Achilles next engaged Ethiopian Prince Memnon in single combat while Zeus weighed their fates in the balance. Achilles won the fight, and at the request of Eos, Memnon’s mother, Zeus caused birds, called Memnonides, to rise from his funeral pyre in his honor until they fell back onto it as a sacrifice. They were said to visit the hero’s tomb on the Hellespont every year. Achilles was also said to have killed Priam’s son, Polydorus, and Troilus, whom he lusted after. Finally the prophecy of Thetis came true, and Achilles was killed by a poisoned arrow shot by Paris, aided by Apollo, who in revenge for the killing of Troilus guided the arrow, which struck his vulnerable heel during a battle near the Scaean Gate. His body was recovered by Odysseus and Ajax the Greater, but the pair quarreled over possession of his armor. Homer, in Odyssey, says that Odysseus killed Ajax the Greater, whereas Sophocles, in his tragedy Ajax, tells that Ajax was sent mad when he offended Athene after the armor had been awarded to Odysseus, slew the sheep of the Greeks (believing them to be his enemies), and finally killed himself by falling on the sword that Hector had given him. Achilles’ ashes were buried along with those of his greatest friend, Patroclus, in a barrow by the sea.

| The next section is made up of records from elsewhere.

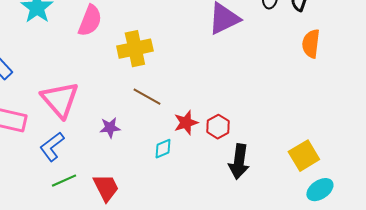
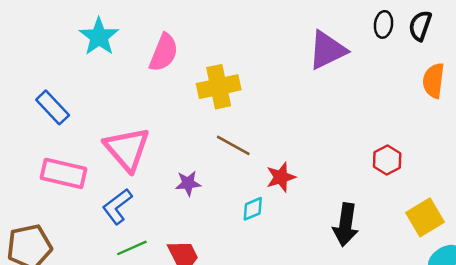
red hexagon: (218, 127) -> (387, 160), moved

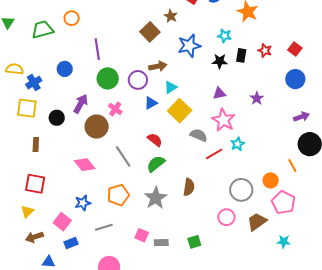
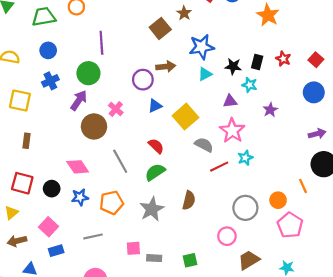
cyan star: (225, 36) -> (250, 85), moved
blue circle: (65, 69) -> (48, 50), moved
green circle: (108, 78) -> (88, 73), moved
blue cross: (34, 83) -> (50, 81), moved
cyan triangle: (171, 87) -> (205, 74), moved
black circle: (57, 118) -> (52, 189), moved
blue star: (83, 203) -> (80, 197), moved
brown trapezoid: (257, 222) -> (249, 260), moved
pink square: (142, 235) -> (133, 248), turned -32

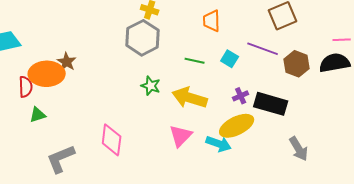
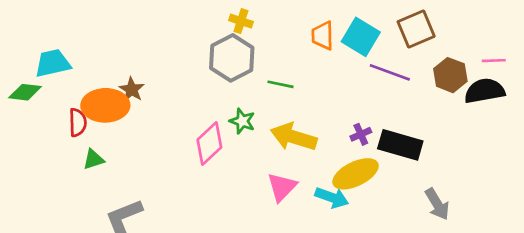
cyan square: (230, 59) -> (361, 37), moved, size x1.6
green line: (195, 61) -> (280, 84), moved
brown hexagon: (297, 64) -> (450, 75), moved
pink diamond: (112, 140) -> (209, 144), moved, turned 40

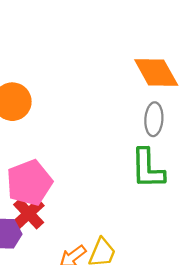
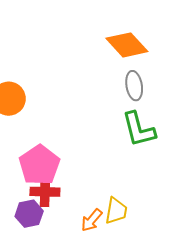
red cross: (29, 214) -> (45, 192), turned -32

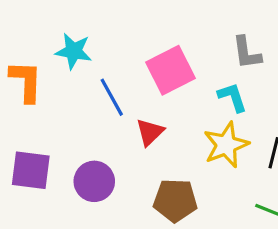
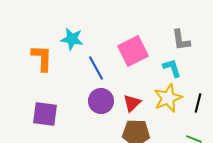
red triangle: (150, 132) -> (132, 103), moved
purple circle: (94, 181) -> (101, 101), moved

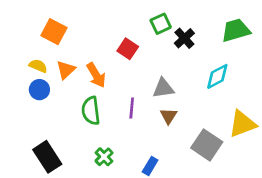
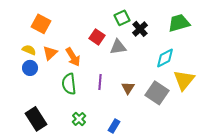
gray triangle: (163, 88) -> (118, 47), moved
yellow triangle: (242, 124) -> (184, 80), moved, turned -30
gray square: (207, 145) -> (157, 93), moved

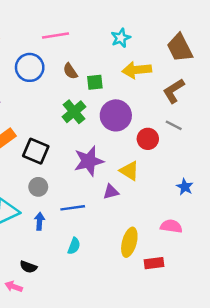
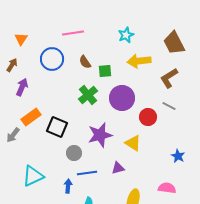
gray circle: (38, 187) -> (74, 153), moved
purple triangle: (111, 192) -> (118, 168), moved
blue arrow: (39, 221) -> (68, 186), moved

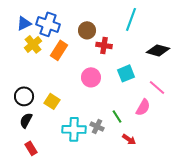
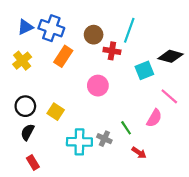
cyan line: (131, 19) -> (129, 30), moved
yellow cross: (33, 44) -> (22, 61), moved
cyan square: (126, 73) -> (144, 70), moved

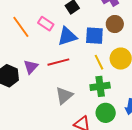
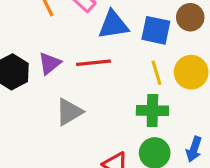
gray triangle: (64, 96) -> (69, 112), moved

The ghost of Achilles demanded the sacrifice of Polyxena, a duty carried out by Ne-optolemus to ensure favorable winds for the Greeks’ journey home from the war. Some accounts say that this took place at Troy, others that it happened only after they had reached Thrace and were becalmed.

According to some versions, after his death Achilles was transported by Thetis to the White Island in the Black Sea, where he lived with other fallen heroes, married Helen, and spent his time brooding on how he might have revenge over the Trojans. A local legend tells that he once beset a passing merchant and asked him to bring a particular girl to the island, the last descendant of the Trojans. Thinking that Achilles was in love with the girl, the merchant complied, but as he sailed away from the island he looked back and saw the ghostly image of Achilles tearing the unfortunate maiden limb from limb.

Astronomical: The name Achilles has been applied to one of the asteroids.